PROJECT ABSTRACT/SUMMARY
In 2018 alone, the WHO reported 1.7 million new cases and estimated 770,000 HIV-related deaths due
to gaps in HIV services. Early detection of HIV would allow quicker intervention and can significantly reduce the
risk of death and further transmission. Therefore, this proposal aims to develop an innovative engineered
CRISPR/Cas-based automated self-testing diagnostic platform for early detection of HIV RNA. The type
V and VI CRISPR/Cas systems when bound with their specific target sequence, activate a secondary collateral
nuclease activity that can rapidly cleave single-stranded nucleic acids in a non-specific multiple-turnover manner.
By monitoring the collateral activity of CRISPR/Cas systems using a FRET-based reporter, picomolar
concentrations of a target can be detected. Jain lab (PI) discovered that 3'-end extensions of CRISPR RNAs
with a short 7-nt DNA, drastically enhances the collateral nuclease activity of LbCas12a by 3.2-fold and termed
it ENHANCE. By applying ENHANCE femtomolar concentrations (700 fM) of HIV-1 target gene was detected in
30 min without requiring any target pre-amplification (Nat. Comms., 2020 & Methods, 2021). The Jain lab
developed a lyophilized version of ENHANCE v2, which is stable up to 30 days at room temperature and in
combination with an isothermal DNA amplification step, achieved a limit of detection of 15 copies/µL of SARS-
CoV-2 RNA with ~97% sensitivity and ~97% specificity in patient samples within 50 minutes (Comms. Med.,
2022). The PI recently developed a thermophilic BrCas12b-based single-pot SPADE assay to detect SARS-
CoV-2 in saliva using a point-of-care device (eBioMed., 2022) and an engineered BrCas12b-based SPLENDID
assay to detect HCV RNA in serum extracted with magnetic beads (Cell Rep. Med.-in revision, 2023).
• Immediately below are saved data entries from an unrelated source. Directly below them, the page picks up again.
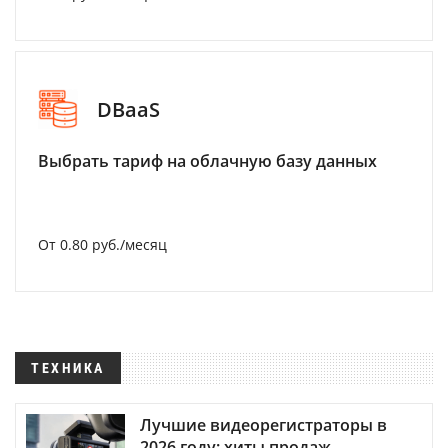
DBaaS
Выбрать тариф на облачную базу данных
От 0.80 руб./месяц
ТЕХНИКА
Лучшие видеорегистраторы в
2026 году: хиты продаж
Based on the preliminary data, the exploratory R61 phase will have the following specific goals. 1) To
enhance sensitivity and specificity of CRISPR/Cas systems to detect 1000 copies of RNA in 1 mL of plasma
without the need for an isothermal DNA amplification step. 2) To develop an automated integrated microfluidic
device for sample preparation, extraction, and detection of a HIV-1 target by naked eye at 1000 target copies/mL
concentration. 3) To perform a pilot study with the optimized device for validating HIV-1 RNA detection in clinical
plasma samples from healthy (n=60), and HIV-infected (n=60) with 95% accuracy. Only after achieving these
milestones, the project will transition into the R33 phase with the following specific aims: 1) To recruit and survey
200 participants for user acceptability and usability of the device. 2) To perform clinical assessment of the self-
testing platform with 200 participants. This integrated approach will have all the components as defined by the
ASSURED (Affordable, Sensitive, Specific, User-friendly, Rapid and robust, Equipment-free and Deliverable to
end-users) criteria by WHO. The development of this rapid self-testing platform would allow quicker interventions,
reduced outbreak and ultimately reduced deaths in people infected with HIV.